• _What the task asks_:
An exact copy of every entry below is required, and no picture may appear in it.

Stored data entries:
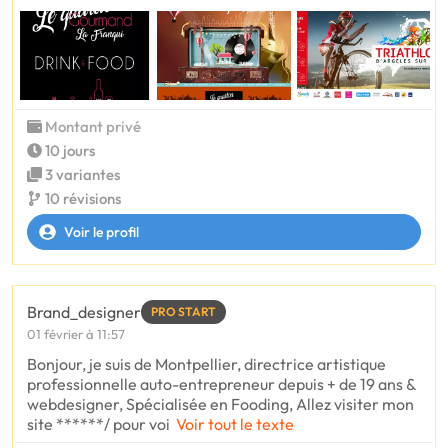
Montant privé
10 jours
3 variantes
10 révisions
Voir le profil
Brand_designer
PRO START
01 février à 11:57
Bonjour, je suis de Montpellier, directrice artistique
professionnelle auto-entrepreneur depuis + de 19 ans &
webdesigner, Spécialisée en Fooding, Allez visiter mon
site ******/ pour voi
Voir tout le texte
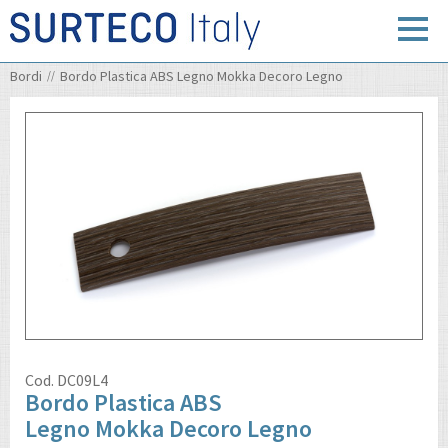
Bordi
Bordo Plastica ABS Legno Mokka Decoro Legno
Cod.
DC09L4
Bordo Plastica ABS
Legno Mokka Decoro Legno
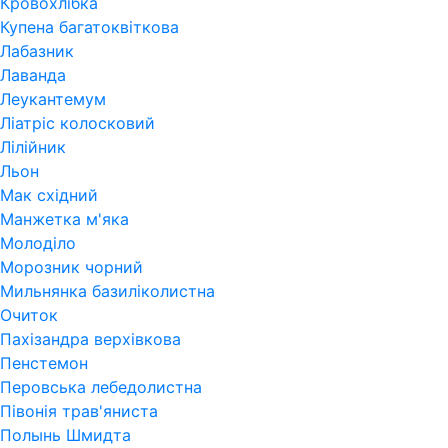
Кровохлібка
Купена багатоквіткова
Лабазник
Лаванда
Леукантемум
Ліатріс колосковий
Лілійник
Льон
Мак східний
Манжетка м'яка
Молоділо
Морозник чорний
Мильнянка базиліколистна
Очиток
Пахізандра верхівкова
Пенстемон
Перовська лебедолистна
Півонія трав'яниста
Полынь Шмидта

• _Response area_:
Montant privé
10 jours
3 variantes
10 révisions
Voir le profil
Brand_designer
PRO START
01 février à 11:57
Bonjour, je suis de Montpellier, directrice artistique
professionnelle auto-entrepreneur depuis + de 19 ans &
webdesigner, Spécialisée en Fooding, Allez visiter mon
site ******/ pour voi
Voir tout le texte
Bordi
Bordo Plastica ABS Legno Mokka Decoro Legno
Cod.
DC09L4
Bordo Plastica ABS
Legno Mokka Decoro Legno
Кровохлібка
Купена багатоквіткова
Лабазник
Лаванда
Леукантемум
Ліатріс колосковий
Лілійник
Льон
Мак східний
Манжетка м'яка
Молоділо
Морозник чорний
Мильнянка базиліколистна
Очиток
Пахізандра верхівкова
Пенстемон
Перовська лебедолистна
Півонія трав'яниста
Полынь Шмидта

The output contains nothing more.